Information ->
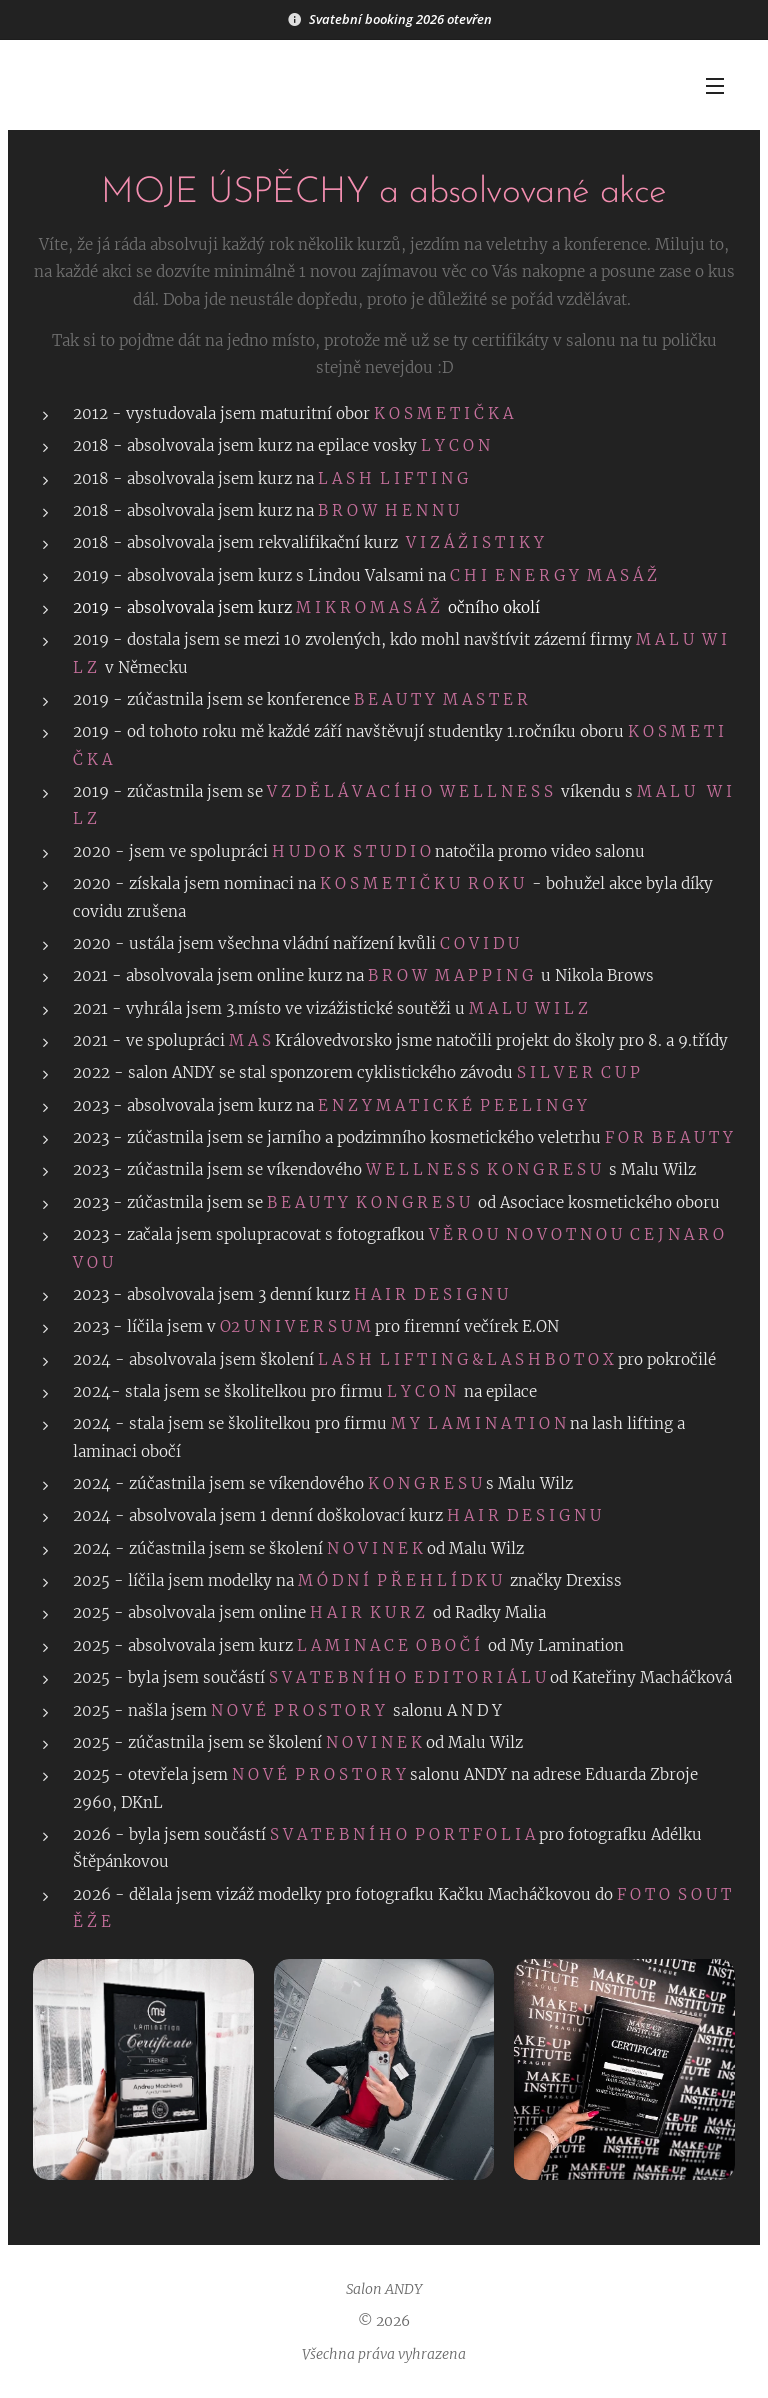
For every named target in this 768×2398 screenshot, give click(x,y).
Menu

==

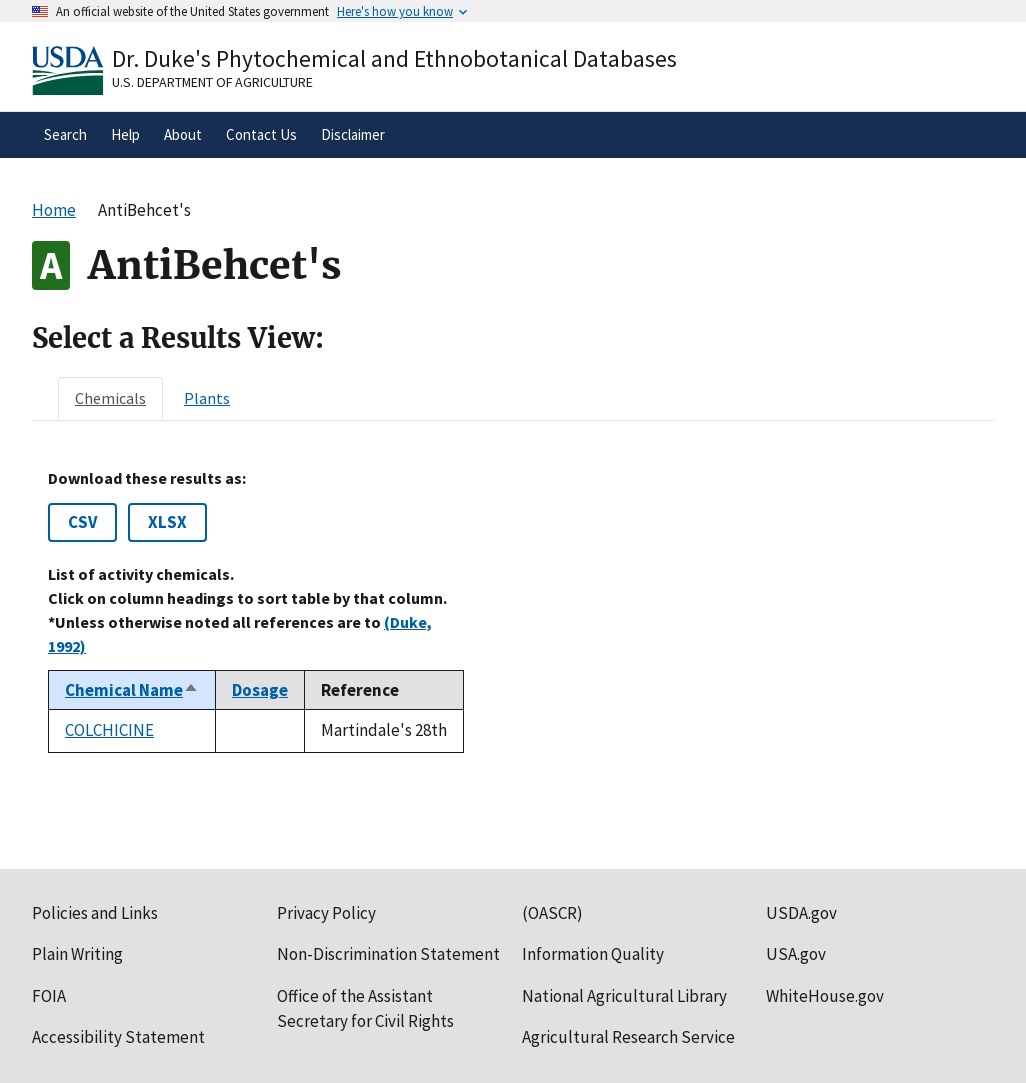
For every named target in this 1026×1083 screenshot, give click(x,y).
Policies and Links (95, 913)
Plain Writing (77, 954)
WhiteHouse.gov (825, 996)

---

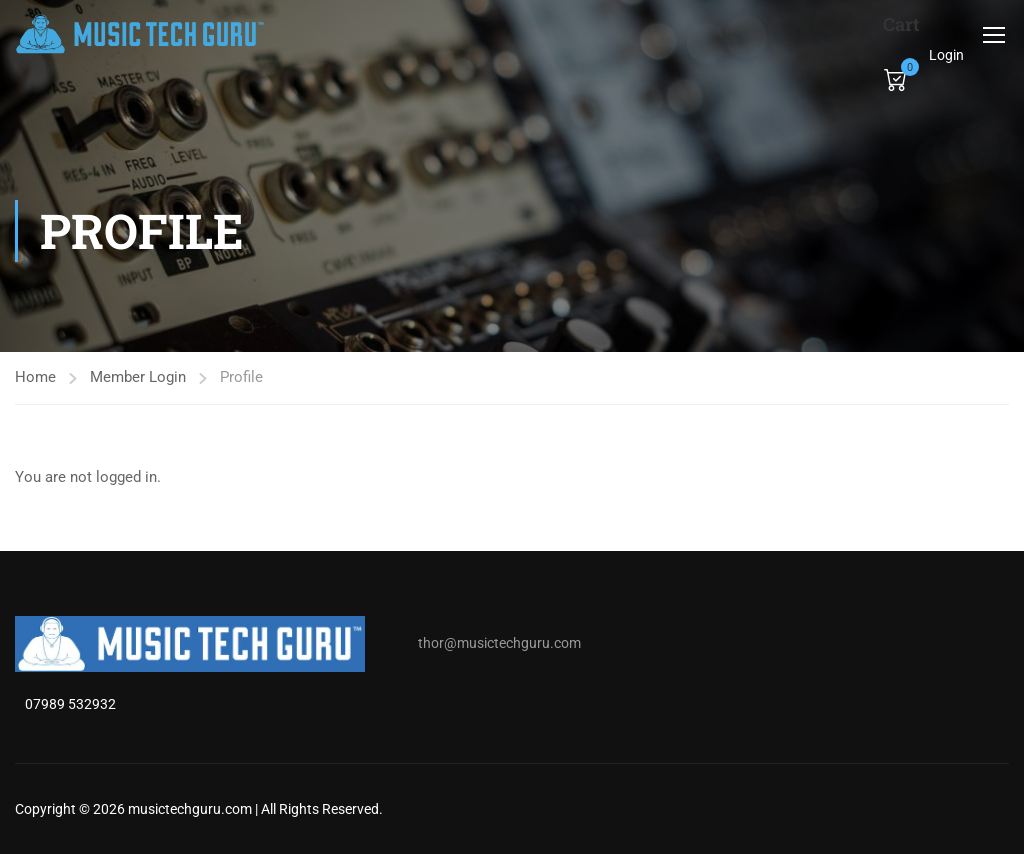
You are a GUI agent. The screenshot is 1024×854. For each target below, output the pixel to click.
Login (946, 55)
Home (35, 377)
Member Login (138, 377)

Brief -> Find "named" in the preceding records. Copy each line that holds it.

Solution below ->
For every named target in this 768×2398 screenshot, give click(x,y).
For every named target in this 1026×1083 screenshot, give click(x,y).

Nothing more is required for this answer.